PCP in Epidermal Development during Embryogenesis

Much of our knowledge of PCP signaling in the epidermis comes from Drosophila. Alignment of the cells within the epidermal epithelium appears to require actomyosin-mediated contractility,45 and this feature also appears crucial for allowing at least some epidermal cells to withstand mechanical stress and preserve their shape and integrity.46 Furthermore, core PCP genes are distributed in specific cellular compartments to maintain the polarized status during epidermal development.38 Interestingly, although the gross defects in Drosophila cuticle formation are relatively mild following disruption of the core PCP genes, when one examines their function in higher vertebrates, severe ectodermal defects are seen. These include impaired skin barrier formation,40 defective wound healing3 and neural tube defects.4749

Classically, the loss of vertebrate core PCP genes leads to neural tube defects, although it is important to note that not all PCP-mutants, such as mice deficient in Fzd6,40 display this particular phenotype. The role that the embryonic precursor of adult skin, the non-neural surface ectoderm (NNSE), plays in neural plate folding, elevation and eventual closure is a subject of intense speculation. Although PCP factors are expressed within the neuroepithelium of the neural plate, an intriguing hypothesis is that PCP signaling is crucial in polarizing the NNSE abutting the lateral edges of the neural plate. This NNSE would then provide instructive signaling cues for PCP-mediated neurulation to occur.50 It seems incongruous that the NNSE, which is both necessary and sufficient for neurulation to proceed (at least in the avian model),51,52 would not have an instructive role in neurulation, and future studies will focus on the role of PCP in this context.

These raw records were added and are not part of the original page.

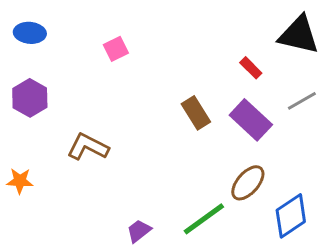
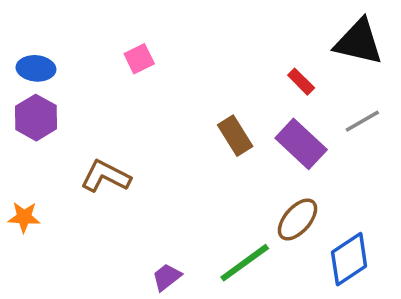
blue ellipse: (30, 33) -> (36, 68), moved

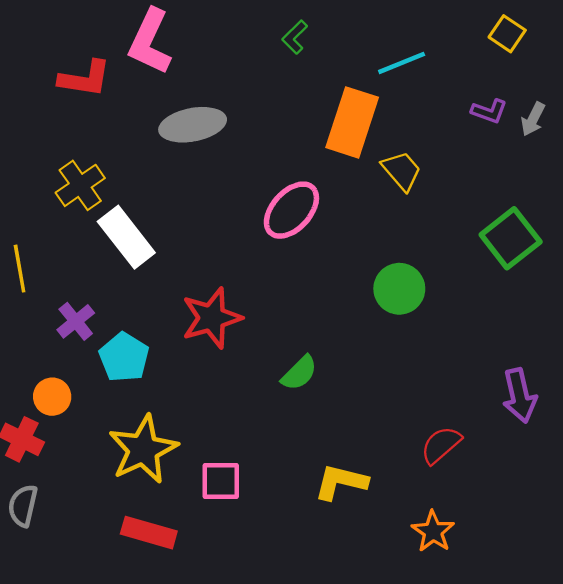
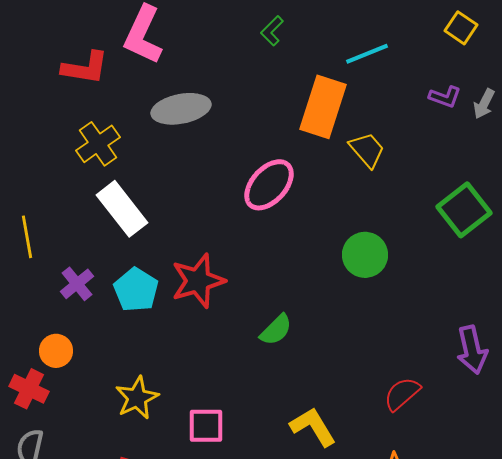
yellow cross: (80, 185) -> (98, 144), moved
cyan pentagon: (124, 357) -> (136, 290), moved
yellow star: (143, 449) -> (137, 398), size x0.7
yellow L-shape: (341, 482) -> (313, 427), turned 45

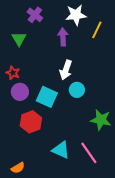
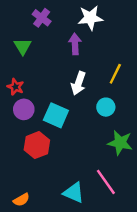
yellow line: (97, 30) -> (115, 74), moved
cyan circle: (77, 90) -> (106, 107), moved
cyan triangle: (61, 150) -> (74, 193), moved

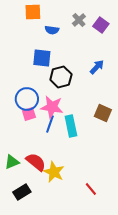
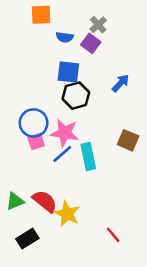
purple square: (101, 25) -> (91, 43), moved
blue square: (42, 58) -> (68, 72), moved
blue line: (50, 124) -> (62, 154), turned 30

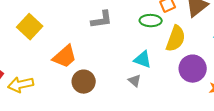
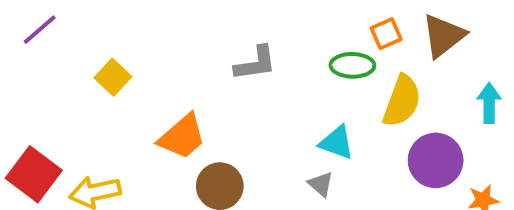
yellow square: (30, 27) -> (113, 77), size x0.7

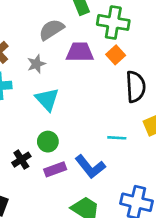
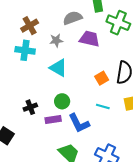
orange square: (116, 55) -> (102, 78), moved
cyan triangle: (47, 99) -> (58, 68), turned -30
green circle: (48, 142) -> (62, 101), moved

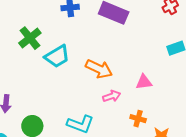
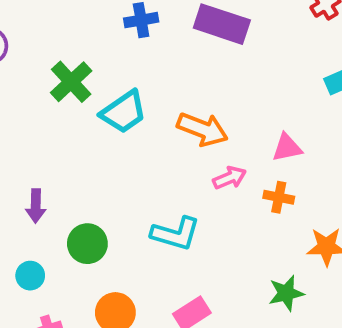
orange cross: (138, 119) -> (279, 197), moved

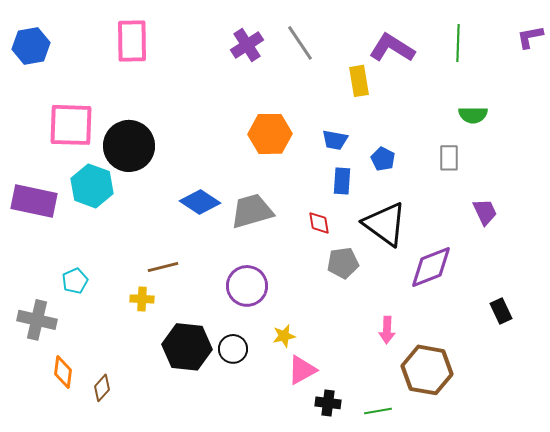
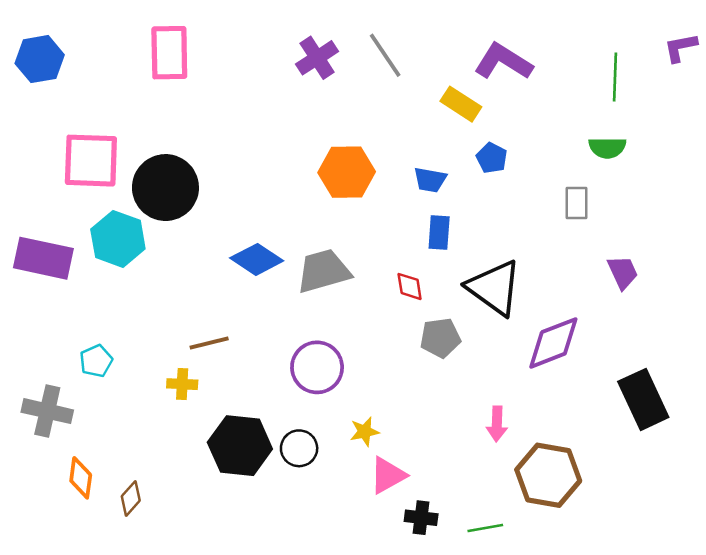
green line: (458, 43) -> (615, 77), moved
yellow rectangle: (359, 81) -> (461, 104), turned -48
blue pentagon: (383, 159) -> (492, 158), moved
black rectangle: (501, 311) -> (643, 399), size x1.8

A further PCP event hypothesized to occur in vertebrate development, which does not exist in the fly, is the formation of motile cilia. Cilia are found on a variety of epithelial cells, where their function ranges from ensuring smooth circulation of cerebro-spinal fluid in the brain53 to receiving and transmitting soluble signaling factors, such as Shh54,55 or Notch.56 PCP-mediated regulation of ciliogenesis in the epidermis has been suggested in Xenopus,57,58 although the relationship between PCP signaling and ciliogenesis remains controversial. Athough PCP proteins themselves are undoubtedly involved in ciliogenesis,20 the requirement for Wnt-mediated PCP signaling in ciliary polarity is less clear (elegantly reviewed by Wallingford and Mitchell, 2011).55 For example, ciliogenesis and planar cell polarity were disrupted in the cochlea of a mouse model lacking the cilia gene Polaris even though core components of the PCP pathway were correctly distributed intracellularly, suggesting that cilia themselves may contribute to epithelial polarity in this model59 or in other epithelial sheets, such as ependymal cells of the brain.60 Work by Ezratty and colleagues suggests that ciliogenesis during embryonic development occurs only after the epidermis has been polarized.56 Within the Xenopus epidermis, loss of cilia occurs through loss of Dvl, Inturned or fuzzy, but whether this is a PCP-mediated mechanism is unclear,13,29 particularly as defective Dvl signaling causes cell autonomous defects without disturbing planar polarity.58 Moreover, mice lacking PCP effector proteins, such as Fuzzy, display disturbed ciliogenesis but none of the disturbances in hair polarity (see below) associated with loss of core PCP genes.61 Lastly, although early polarized distribution of cilia may be influenced by PCP signaling,58 refinement of ciliary polarity occurs largely through mechanical sensing of fluid flow.62 Further work appears necessary to confirm that orientation of cilia in the epidermis is, indeed, a PCP-mediated event.

PCP in Hair Orientation

PCP signaling in the regulation of hair orientation may refer either to sensory hair cells on the cochlear epithelium of the inner ear15 or to the body hair covering (fur) appearing on the skin of terrestrial mammals. Although fur orientation in mammals is governed by many of the same PCP signals as the orientation of bristles in the Drosophila wing, it is important to note that the Drosophila wing bristles are simple, actin-based extensions (one bristle arising per cell), whereas fur in mammals results from the development and differentiation of multicellular complexes in the dermis.63 Although disruption of PCP signaling has been shown to regulate both sensory hair cell and fur polarity, this section will only focus on polarized orientation of body hair on the skin.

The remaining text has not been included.